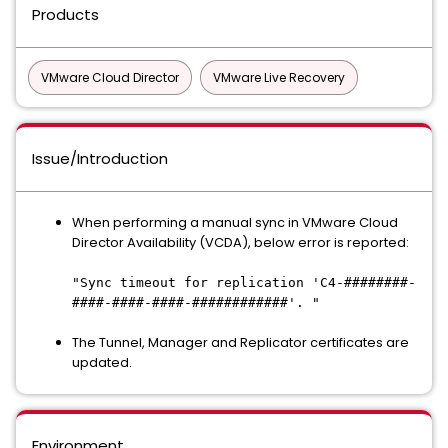
Products
VMware Cloud Director
VMware Live Recovery
Issue/Introduction
When performing a manual sync in VMware Cloud
Director Availability (VCDA), below error is reported:
"Sync timeout for replication 'C4-########-
####-####-####-############'. "
The Tunnel, Manager and Replicator certificates are
updated.
Environment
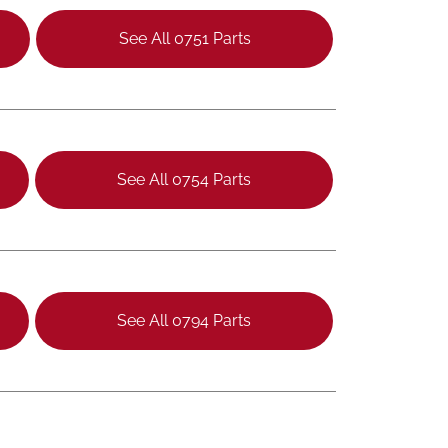
See All 0751 Parts
See All 0754 Parts
See All 0794 Parts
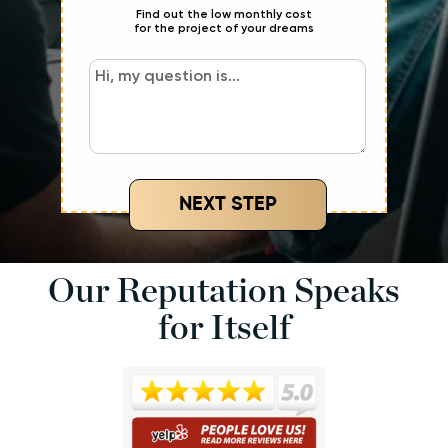
Find out the low monthly cost
for the project of your dreams
NEXT STEP
Our Reputation Speaks
for Itself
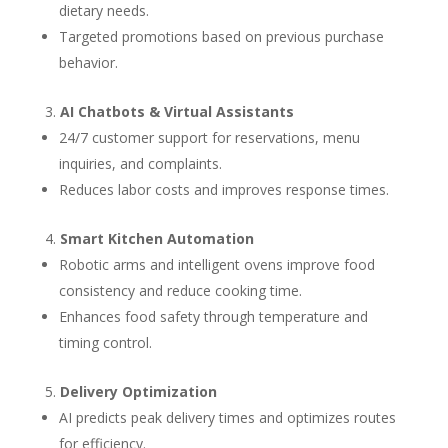
dietary needs.
Targeted promotions based on previous purchase
behavior.
AI Chatbots & Virtual Assistants
24/7 customer support for reservations, menu
inquiries, and complaints.
Reduces labor costs and improves response times.
Smart Kitchen Automation
Robotic arms and intelligent ovens improve food
consistency and reduce cooking time.
Enhances food safety through temperature and
timing control.
Delivery Optimization
AI predicts peak delivery times and optimizes routes
for efficiency.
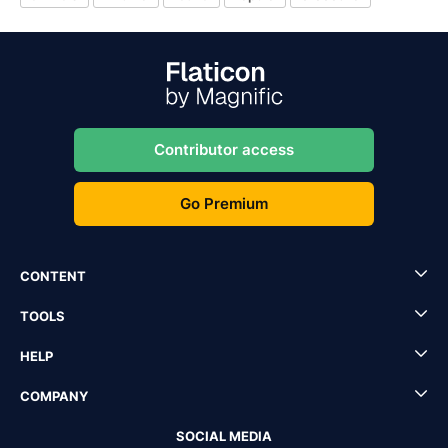
Contributor access
Go Premium
CONTENT
TOOLS
HELP
COMPANY
SOCIAL MEDIA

*Task prompt*: What you give back must match the material word for word, with no images included.

*Your response*:
Products
VMware Cloud Director
VMware Live Recovery
Issue/Introduction
When performing a manual sync in VMware Cloud
Director Availability (VCDA), below error is reported:
"Sync timeout for replication 'C4-########-
####-####-####-############'. "
The Tunnel, Manager and Replicator certificates are
updated.
Environment
See All 0751 Parts
See All 0754 Parts
See All 0794 Parts
Find out the low monthly cost
for the project of your dreams
NEXT STEP
Our Reputation Speaks
for Itself
dietary needs.
Targeted promotions based on previous purchase
behavior.
AI Chatbots & Virtual Assistants
24/7 customer support for reservations, menu
inquiries, and complaints.
Reduces labor costs and improves response times.
Smart Kitchen Automation
Robotic arms and intelligent ovens improve food
consistency and reduce cooking time.
Enhances food safety through temperature and
timing control.
Delivery Optimization
AI predicts peak delivery times and optimizes routes
for efficiency.
Contributor access
Go Premium
CONTENT
TOOLS
HELP
COMPANY
SOCIAL MEDIA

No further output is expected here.